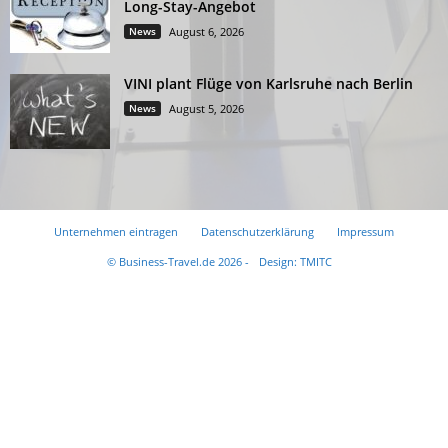
Long-Stay-Angebot
News
August 6, 2026
VINI plant Flüge von Karlsruhe nach Berlin
News
August 5, 2026
Unternehmen eintragen
Datenschutzerklärung
Impressum
© Business-Travel.de 2026 -
Design: TMITC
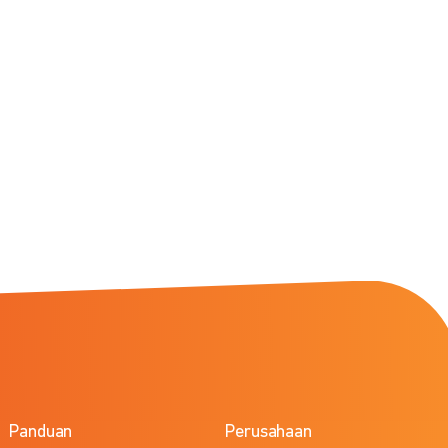
Panduan
Perusahaan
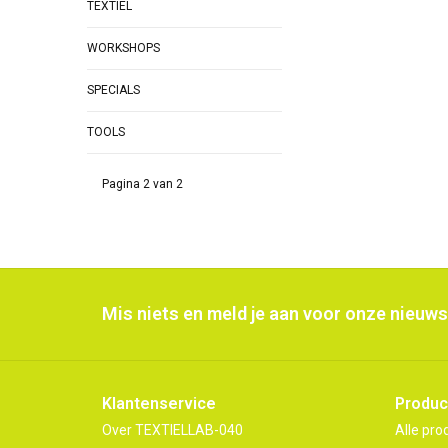
TEXTIEL
WORKSHOPS
SPECIALS
TOOLS
Pagina 2 van 2
Mis niets en meld je aan voor onze nieuws
Klantenservice
Produc
Over TEXTIELLAB-040
Alle pro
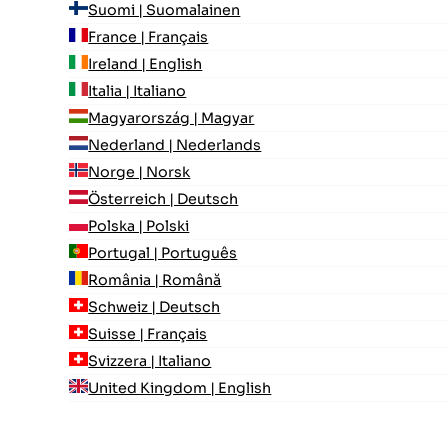
Suomi | Suomalainen
France | Français
Ireland | English
Italia | Italiano
Magyarország | Magyar
Nederland | Nederlands
Norge | Norsk
Österreich | Deutsch
Polska | Polski
Portugal | Português
România | Română
Schweiz | Deutsch
Suisse | Français
Svizzera | Italiano
United Kingdom | English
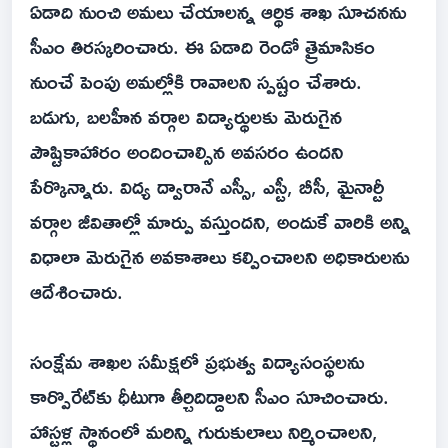
ఏడాది నుంచి అమలు చేయాలన్న ఆర్థిక శాఖ సూచనను
సీఎం తిరస్కరించారు. ఈ ఏడాది రెండో త్రైమాసికం
నుంచే పెంపు అమల్లోకి రావాలని స్పష్టం చేశారు.
బడుగు, బలహీన వర్గాల విద్యార్థులకు మెరుగైన
పౌష్టికాహారం అందించాల్సిన అవసరం ఉందని
పేర్కొన్నారు. విద్య ద్వారానే ఎస్సీ, ఎస్టీ, బీసీ, మైనార్టీ
వర్గాల జీవితాల్లో మార్పు వస్తుందని, అందుకే వారికి అన్ని
విధాలా మెరుగైన అవకాశాలు కల్పించాలని అధికారులను
ఆదేశించారు.
సంక్షేమ శాఖల సమీక్షలో ప్రభుత్వ విద్యాసంస్థలను
కార్పొరేట్‌కు ధీటుగా తీర్చిదిద్దాలని సీఎం సూచించారు.
హాస్టళ్ల స్థానంలో మరిన్ని గురుకులాలు నిర్మించాలని,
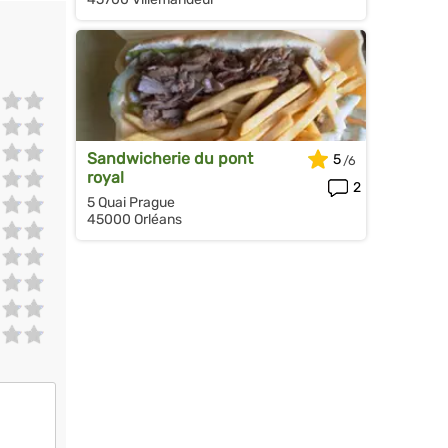
Sandwicherie du pont
5
royal
2
5 Quai Prague
45000 Orléans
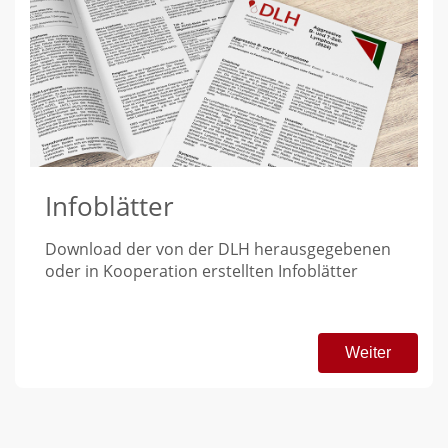
Infoblätter
Download der von der DLH herausgegebenen
oder in Kooperation erstellten Infoblätter
Weiter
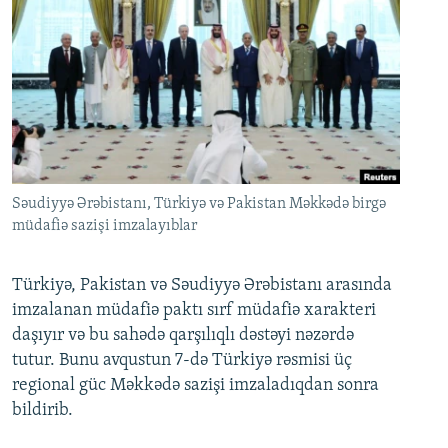
Səudiyyə Ərəbistanı, Türkiyə və Pakistan Məkkədə birgə
müdafiə sazişi imzalayıblar
Türkiyə, Pakistan və Səudiyyə Ərəbistanı arasında
imzalanan müdafiə paktı sırf müdafiə xarakteri
daşıyır və bu sahədə qarşılıqlı dəstəyi nəzərdə
tutur. Bunu avqustun 7-də Türkiyə rəsmisi üç
regional güc Məkkədə sazişi imzaladıqdan sonra
bildirib.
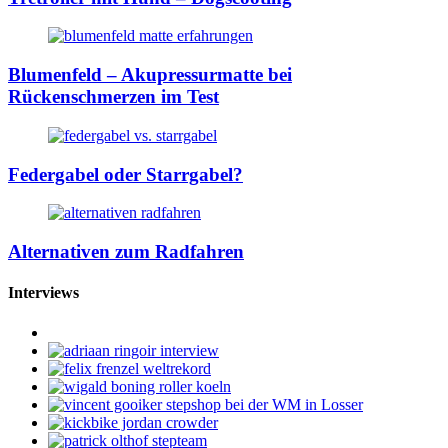
Blumenfeld – Akupressurmatte bei
Rückenschmerzen im Test
Federgabel oder Starrgabel?
Alternativen zum Radfahren
Interviews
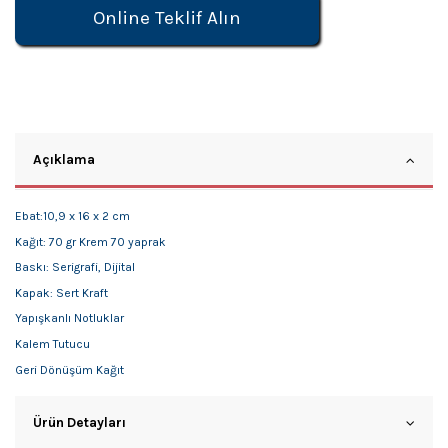
Online Teklif Alın
Açıklama
Ebat:10,9 x 16 x 2 cm
Kağıt: 70 gr Krem 70 yaprak
Baskı: Serigrafi, Dijital
Kapak: Sert Kraft
Yapışkanlı Notluklar
Kalem Tutucu
Geri Dönüşüm Kağıt
Ürün Detayları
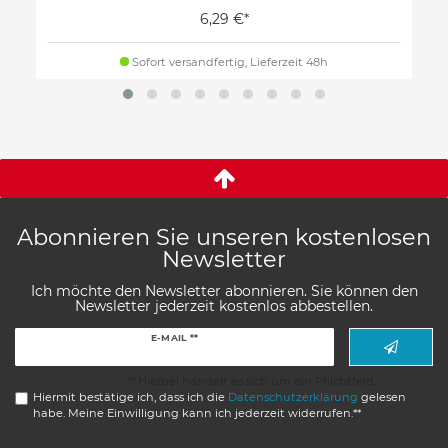
6,29 €*
Sofort versandfertig, Lieferzeit 48h
Abonnieren Sie unseren kostenlosen
Newsletter
Ich möchte den Newsletter abonnieren. Sie können den
Newsletter jederzeit kostenlos abbestellen.
Newsletter
E-MAIL **
Honig
** Hierbei handelt es sich um ein Pflichtfeld.
Hiermit bestätige ich, dass ich die
Daten­schutz­erklärung
gelesen
habe. Meine Einwilligung kann ich jederzeit widerrufen.**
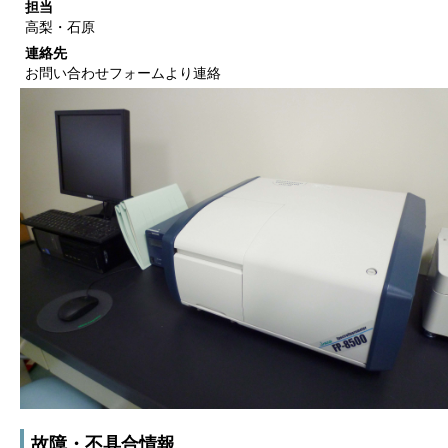
担当
高梨・石原
連絡先
お問い合わせフォームより連絡
故障・不具合情報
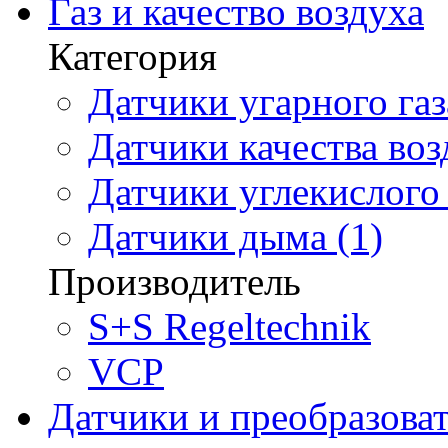
Газ и качество воздуха
Категория
Датчики угарного газ
Датчики качества воз
Датчики углекислого 
Датчики дыма (1)
Производитель
S+S Regeltechnik
VCP
Датчики и преобразова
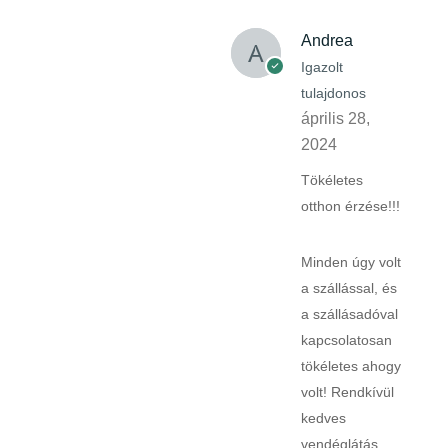
Andrea
Igazolt
tulajdonos
április 28,
2024
Tökéletes
otthon érzése!!!
Minden úgy volt
a szállással, és
a szállásadóval
kapcsolatosan
tökéletes ahogy
volt! Rendkívül
kedves
vendéglátás,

------

# Work item
Pictures are to be omitted; otherwise, every line from the first line of the listing through the line containing "ఏడాది నుంచి అమలు చేయాలన్న ఆర్థిక శాఖ సూచనను" must be reproduced exactly, both ends included.

# Response box
Long-Stay-Angebot
News
August 6, 2026
VINI plant Flüge von Karlsruhe nach Berlin
News
August 5, 2026
Unternehmen eintragen
Datenschutzerklärung
Impressum
© Business-Travel.de 2026 -
Design: TMITC
Panduan
Perusahaan
TEXTIEL
WORKSHOPS
SPECIALS
TOOLS
Pagina 2 van 2
Mis niets en meld je aan voor onze nieuws
Klantenservice
Produc
Over TEXTIELLAB-040
Alle pro
Suomi | Suomalainen
France | Français
Ireland | English
Italia | Italiano
Magyarország | Magyar
Nederland | Nederlands
Norge | Norsk
Österreich | Deutsch
Polska | Polski
Portugal | Português
România | Română
Schweiz | Deutsch
Suisse | Français
Svizzera | Italiano
United Kingdom | English
ఏడాది నుంచి అమలు చేయాలన్న ఆర్థిక శాఖ సూచనను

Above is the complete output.